Collection entries

*** Block opens ***

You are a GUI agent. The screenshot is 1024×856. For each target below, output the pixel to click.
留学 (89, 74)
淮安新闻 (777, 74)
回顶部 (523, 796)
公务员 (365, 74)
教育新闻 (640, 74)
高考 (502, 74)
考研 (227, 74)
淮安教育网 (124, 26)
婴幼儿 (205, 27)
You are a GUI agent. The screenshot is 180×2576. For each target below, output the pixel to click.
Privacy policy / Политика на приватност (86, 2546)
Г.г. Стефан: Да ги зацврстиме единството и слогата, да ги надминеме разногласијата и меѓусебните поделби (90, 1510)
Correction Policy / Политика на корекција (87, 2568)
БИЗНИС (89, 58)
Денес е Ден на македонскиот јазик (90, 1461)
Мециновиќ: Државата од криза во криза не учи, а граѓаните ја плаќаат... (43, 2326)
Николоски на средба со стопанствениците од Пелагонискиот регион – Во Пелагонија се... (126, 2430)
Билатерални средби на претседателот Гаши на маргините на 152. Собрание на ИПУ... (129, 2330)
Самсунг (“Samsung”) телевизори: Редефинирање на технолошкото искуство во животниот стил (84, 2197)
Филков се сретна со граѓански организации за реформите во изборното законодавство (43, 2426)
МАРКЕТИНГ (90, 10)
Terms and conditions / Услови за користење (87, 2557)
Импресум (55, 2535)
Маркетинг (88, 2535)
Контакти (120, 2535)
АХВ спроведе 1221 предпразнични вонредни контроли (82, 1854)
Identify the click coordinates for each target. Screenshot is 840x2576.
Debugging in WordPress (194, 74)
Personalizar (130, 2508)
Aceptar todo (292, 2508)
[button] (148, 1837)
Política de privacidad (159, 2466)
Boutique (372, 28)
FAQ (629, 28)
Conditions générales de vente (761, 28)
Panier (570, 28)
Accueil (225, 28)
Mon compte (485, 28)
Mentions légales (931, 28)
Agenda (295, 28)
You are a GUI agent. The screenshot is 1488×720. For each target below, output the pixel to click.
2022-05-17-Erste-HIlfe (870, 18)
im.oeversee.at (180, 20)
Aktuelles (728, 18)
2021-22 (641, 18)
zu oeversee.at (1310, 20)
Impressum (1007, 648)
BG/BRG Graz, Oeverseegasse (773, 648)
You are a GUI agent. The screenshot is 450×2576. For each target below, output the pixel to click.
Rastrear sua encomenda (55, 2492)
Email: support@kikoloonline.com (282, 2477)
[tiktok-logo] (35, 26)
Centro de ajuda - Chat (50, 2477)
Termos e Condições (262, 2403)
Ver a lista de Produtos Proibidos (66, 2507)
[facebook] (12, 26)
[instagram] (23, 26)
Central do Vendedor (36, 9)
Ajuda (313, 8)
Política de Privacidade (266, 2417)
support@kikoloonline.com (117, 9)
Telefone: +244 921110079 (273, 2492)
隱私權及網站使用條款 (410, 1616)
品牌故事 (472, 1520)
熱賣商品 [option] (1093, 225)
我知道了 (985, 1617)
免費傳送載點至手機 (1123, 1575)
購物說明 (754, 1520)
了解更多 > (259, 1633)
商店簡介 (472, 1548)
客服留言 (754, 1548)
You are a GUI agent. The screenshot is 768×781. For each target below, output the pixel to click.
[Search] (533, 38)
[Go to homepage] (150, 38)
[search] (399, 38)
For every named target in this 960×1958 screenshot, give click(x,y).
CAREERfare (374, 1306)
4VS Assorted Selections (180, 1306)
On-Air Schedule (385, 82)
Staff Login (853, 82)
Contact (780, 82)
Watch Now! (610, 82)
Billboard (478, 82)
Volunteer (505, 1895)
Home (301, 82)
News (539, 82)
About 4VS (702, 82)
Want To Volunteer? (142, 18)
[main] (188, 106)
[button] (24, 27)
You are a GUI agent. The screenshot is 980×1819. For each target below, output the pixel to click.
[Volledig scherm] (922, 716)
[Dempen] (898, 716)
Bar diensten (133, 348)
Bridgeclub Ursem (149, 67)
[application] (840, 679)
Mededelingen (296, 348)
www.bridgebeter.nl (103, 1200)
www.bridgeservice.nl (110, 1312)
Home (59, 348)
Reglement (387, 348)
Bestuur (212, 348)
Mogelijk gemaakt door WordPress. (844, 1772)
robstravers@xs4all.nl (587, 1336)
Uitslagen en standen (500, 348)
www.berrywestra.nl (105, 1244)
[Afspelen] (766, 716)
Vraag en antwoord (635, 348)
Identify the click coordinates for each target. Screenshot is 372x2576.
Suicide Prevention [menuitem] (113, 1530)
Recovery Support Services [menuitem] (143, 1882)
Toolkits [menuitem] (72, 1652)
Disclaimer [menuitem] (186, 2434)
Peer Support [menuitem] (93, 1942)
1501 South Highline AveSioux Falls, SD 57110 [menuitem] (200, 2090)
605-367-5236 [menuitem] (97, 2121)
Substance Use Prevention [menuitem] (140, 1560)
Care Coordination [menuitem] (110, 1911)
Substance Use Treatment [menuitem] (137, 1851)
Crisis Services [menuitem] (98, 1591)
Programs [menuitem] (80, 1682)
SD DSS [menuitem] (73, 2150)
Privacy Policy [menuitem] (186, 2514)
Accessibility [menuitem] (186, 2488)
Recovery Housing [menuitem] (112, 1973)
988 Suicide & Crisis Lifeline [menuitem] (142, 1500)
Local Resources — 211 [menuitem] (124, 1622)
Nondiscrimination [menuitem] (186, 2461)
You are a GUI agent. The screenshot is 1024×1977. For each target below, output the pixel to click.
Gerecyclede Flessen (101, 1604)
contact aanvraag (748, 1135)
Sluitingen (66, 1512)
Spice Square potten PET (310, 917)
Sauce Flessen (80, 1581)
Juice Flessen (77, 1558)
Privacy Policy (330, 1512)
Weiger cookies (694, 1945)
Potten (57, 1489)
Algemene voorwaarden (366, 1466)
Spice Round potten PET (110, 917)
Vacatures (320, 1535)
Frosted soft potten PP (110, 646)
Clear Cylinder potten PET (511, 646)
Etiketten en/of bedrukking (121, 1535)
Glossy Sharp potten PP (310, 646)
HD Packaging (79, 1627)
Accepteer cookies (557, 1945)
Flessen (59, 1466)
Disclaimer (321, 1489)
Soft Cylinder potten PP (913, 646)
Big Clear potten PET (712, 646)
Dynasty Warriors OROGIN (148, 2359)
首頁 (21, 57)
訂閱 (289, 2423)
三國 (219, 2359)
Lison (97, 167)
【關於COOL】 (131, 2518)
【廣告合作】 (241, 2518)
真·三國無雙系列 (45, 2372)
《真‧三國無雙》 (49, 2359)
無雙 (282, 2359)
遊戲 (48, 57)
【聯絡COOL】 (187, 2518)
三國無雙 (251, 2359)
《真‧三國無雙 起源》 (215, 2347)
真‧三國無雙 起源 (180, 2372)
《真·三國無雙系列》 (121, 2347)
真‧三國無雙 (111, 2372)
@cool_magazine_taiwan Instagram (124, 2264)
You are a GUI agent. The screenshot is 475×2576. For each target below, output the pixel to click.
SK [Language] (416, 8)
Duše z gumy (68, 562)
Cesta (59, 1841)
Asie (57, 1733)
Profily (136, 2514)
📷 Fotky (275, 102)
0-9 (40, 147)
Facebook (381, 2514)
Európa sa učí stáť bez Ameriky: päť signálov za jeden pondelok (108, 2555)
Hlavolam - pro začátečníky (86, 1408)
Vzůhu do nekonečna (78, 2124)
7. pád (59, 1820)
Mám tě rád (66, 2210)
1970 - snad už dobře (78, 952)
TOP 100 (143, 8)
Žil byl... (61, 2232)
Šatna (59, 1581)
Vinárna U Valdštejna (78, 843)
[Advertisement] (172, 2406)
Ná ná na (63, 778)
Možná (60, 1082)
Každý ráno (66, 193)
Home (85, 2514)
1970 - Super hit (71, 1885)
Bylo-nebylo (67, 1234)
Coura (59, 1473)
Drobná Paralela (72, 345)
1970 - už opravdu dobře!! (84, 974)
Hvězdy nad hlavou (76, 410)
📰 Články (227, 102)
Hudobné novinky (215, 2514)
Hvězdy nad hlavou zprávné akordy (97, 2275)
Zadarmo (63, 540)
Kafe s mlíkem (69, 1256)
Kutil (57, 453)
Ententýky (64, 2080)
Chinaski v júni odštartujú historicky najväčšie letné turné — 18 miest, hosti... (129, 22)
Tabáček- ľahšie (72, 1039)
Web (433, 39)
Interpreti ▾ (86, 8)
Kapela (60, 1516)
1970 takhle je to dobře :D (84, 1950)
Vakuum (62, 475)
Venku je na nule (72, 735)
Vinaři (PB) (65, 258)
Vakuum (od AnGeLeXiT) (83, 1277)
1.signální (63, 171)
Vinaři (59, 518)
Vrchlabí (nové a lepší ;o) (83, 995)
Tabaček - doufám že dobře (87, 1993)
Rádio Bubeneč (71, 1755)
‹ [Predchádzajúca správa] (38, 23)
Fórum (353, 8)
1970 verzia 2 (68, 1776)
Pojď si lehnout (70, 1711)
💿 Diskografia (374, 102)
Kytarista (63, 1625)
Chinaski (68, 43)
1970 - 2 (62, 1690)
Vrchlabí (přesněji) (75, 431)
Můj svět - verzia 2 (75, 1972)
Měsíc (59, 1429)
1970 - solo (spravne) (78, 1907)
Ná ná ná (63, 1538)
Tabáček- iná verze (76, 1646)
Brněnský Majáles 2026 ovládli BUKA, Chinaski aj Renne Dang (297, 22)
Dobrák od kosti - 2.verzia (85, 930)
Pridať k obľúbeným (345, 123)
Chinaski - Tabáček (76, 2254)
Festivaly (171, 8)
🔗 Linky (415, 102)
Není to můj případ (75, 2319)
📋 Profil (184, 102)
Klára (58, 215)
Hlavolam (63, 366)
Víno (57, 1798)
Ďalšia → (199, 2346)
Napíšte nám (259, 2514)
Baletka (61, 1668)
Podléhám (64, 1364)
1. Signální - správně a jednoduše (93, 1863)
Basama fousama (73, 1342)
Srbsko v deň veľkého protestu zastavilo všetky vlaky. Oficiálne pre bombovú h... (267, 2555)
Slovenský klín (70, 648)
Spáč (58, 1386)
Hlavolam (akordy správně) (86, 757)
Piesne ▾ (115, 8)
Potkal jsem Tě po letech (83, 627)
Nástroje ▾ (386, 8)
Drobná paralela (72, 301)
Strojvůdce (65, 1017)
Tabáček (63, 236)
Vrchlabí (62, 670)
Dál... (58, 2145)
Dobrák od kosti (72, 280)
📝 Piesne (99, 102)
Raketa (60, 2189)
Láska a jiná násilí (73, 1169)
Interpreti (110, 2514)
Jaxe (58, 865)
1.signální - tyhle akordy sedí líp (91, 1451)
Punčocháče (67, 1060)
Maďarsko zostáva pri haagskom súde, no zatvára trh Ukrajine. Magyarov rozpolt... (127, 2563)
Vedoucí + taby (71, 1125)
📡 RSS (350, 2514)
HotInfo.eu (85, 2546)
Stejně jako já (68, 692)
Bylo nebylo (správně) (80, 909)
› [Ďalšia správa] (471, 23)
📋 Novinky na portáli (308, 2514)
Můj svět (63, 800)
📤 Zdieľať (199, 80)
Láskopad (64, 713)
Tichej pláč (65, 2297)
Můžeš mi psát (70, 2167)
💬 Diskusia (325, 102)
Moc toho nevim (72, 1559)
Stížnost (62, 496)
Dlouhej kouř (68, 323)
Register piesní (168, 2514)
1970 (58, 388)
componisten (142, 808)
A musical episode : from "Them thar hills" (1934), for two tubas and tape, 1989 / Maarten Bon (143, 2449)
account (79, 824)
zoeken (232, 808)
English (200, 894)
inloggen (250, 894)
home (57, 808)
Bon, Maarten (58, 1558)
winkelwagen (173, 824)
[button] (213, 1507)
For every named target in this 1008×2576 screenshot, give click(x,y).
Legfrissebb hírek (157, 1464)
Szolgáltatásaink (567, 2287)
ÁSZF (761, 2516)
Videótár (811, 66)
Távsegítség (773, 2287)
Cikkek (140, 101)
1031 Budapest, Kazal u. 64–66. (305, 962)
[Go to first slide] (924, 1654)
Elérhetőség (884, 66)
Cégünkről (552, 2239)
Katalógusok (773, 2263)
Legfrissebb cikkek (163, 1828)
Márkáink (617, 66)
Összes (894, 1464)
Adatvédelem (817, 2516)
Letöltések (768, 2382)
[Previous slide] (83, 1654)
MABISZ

*** Block closes ***

◆ Task brief:
Of the lines above, extract only those from the line with "Kutil (57, 453)" to the line with "Klára (58, 215)", both included, exactly as written.

◆ Written answer:
Kutil (57, 453)
Ententýky (64, 2080)
Chinaski v júni odštartujú historicky najväčšie letné turné — 18 miest, hosti... (129, 22)
Tabáček- ľahšie (72, 1039)
Web (433, 39)
Interpreti ▾ (86, 8)
Kapela (60, 1516)
1970 takhle je to dobře :D (84, 1950)
Vakuum (62, 475)
Venku je na nule (72, 735)
Vinaři (PB) (65, 258)
Vakuum (od AnGeLeXiT) (83, 1277)
1.signální (63, 171)
Vinaři (59, 518)
Vrchlabí (nové a lepší ;o) (83, 995)
Tabaček - doufám že dobře (87, 1993)
Rádio Bubeneč (71, 1755)
‹ [Predchádzajúca správa] (38, 23)
Fórum (353, 8)
1970 verzia 2 (68, 1776)
Pojď si lehnout (70, 1711)
💿 Diskografia (374, 102)
Kytarista (63, 1625)
Chinaski (68, 43)
1970 - 2 (62, 1690)
Vrchlabí (přesněji) (75, 431)
Můj svět - verzia 2 (75, 1972)
Měsíc (59, 1429)
1970 - solo (spravne) (78, 1907)
Ná ná ná (63, 1538)
Tabáček- iná verze (76, 1646)
Brněnský Majáles 2026 ovládli BUKA, Chinaski aj Renne Dang (297, 22)
Dobrák od kosti - 2.verzia (85, 930)
Pridať k obľúbeným (345, 123)
Chinaski - Tabáček (76, 2254)
Festivaly (171, 8)
🔗 Linky (415, 102)
Není to můj případ (75, 2319)
📋 Profil (184, 102)
Klára (58, 215)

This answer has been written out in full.